## [Instructions to follow]
With all pictures excluded, restate the records that follow exactly as written.

═════ Records provided

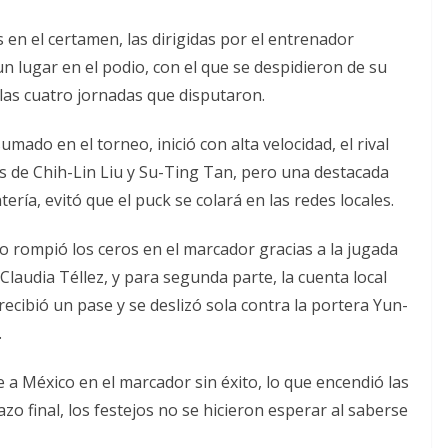
 en el certamen, las dirigidas por el entrenador
n lugar en el podio, con el que se despidieron de su
las cuatro jornadas que disputaron.
umado en el torneo, inició con alta velocidad, el rival
as de Chih-Lin Liu y Su-Ting Tan, pero una destacada
ería, evitó que el puck se colará en las redes locales.
ico rompió los ceros en el marcador gracias a la jugada
 Claudia Téllez, y para segunda parte, la cuenta local
ibió un pase y se deslizó sola contra la portera Yun-
.
a México en el marcador sin éxito, lo que encendió las
azo final, los festejos no se hicieron esperar al saberse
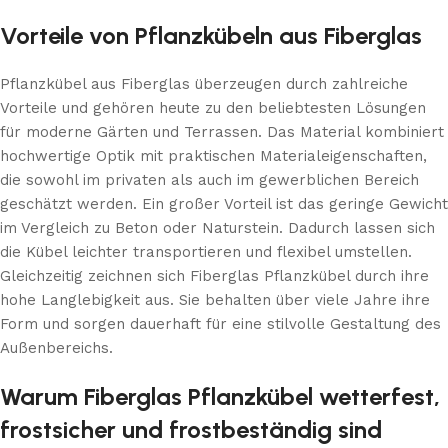
Vorteile von Pflanzkübeln aus Fiberglas
Pflanzkübel aus Fiberglas überzeugen durch zahlreiche
Vorteile und gehören heute zu den beliebtesten Lösungen
für moderne Gärten und Terrassen. Das Material kombiniert
hochwertige Optik mit praktischen Materialeigenschaften,
die sowohl im privaten als auch im gewerblichen Bereich
geschätzt werden. Ein großer Vorteil ist das geringe Gewicht
im Vergleich zu Beton oder Naturstein. Dadurch lassen sich
die Kübel leichter transportieren und flexibel umstellen.
Gleichzeitig zeichnen sich Fiberglas Pflanzkübel durch ihre
hohe Langlebigkeit aus. Sie behalten über viele Jahre ihre
Form und sorgen dauerhaft für eine stilvolle Gestaltung des
Außenbereichs.
Warum Fiberglas Pflanzkübel wetterfest,
frostsicher und frostbeständig sind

══════════

## [Answer to the problem]
 en el certamen, las dirigidas por el entrenador
n lugar en el podio, con el que se despidieron de su
las cuatro jornadas que disputaron.
umado en el torneo, inició con alta velocidad, el rival
as de Chih-Lin Liu y Su-Ting Tan, pero una destacada
ería, evitó que el puck se colará en las redes locales.
ico rompió los ceros en el marcador gracias a la jugada
 Claudia Téllez, y para segunda parte, la cuenta local
ibió un pase y se deslizó sola contra la portera Yun-
.
a México en el marcador sin éxito, lo que encendió las
azo final, los festejos no se hicieron esperar al saberse
Vorteile von Pflanzkübeln aus Fiberglas
Pflanzkübel aus Fiberglas überzeugen durch zahlreiche
Vorteile und gehören heute zu den beliebtesten Lösungen
für moderne Gärten und Terrassen. Das Material kombiniert
hochwertige Optik mit praktischen Materialeigenschaften,
die sowohl im privaten als auch im gewerblichen Bereich
geschätzt werden. Ein großer Vorteil ist das geringe Gewicht
im Vergleich zu Beton oder Naturstein. Dadurch lassen sich
die Kübel leichter transportieren und flexibel umstellen.
Gleichzeitig zeichnen sich Fiberglas Pflanzkübel durch ihre
hohe Langlebigkeit aus. Sie behalten über viele Jahre ihre
Form und sorgen dauerhaft für eine stilvolle Gestaltung des
Außenbereichs.
Warum Fiberglas Pflanzkübel wetterfest,
frostsicher und frostbeständig sind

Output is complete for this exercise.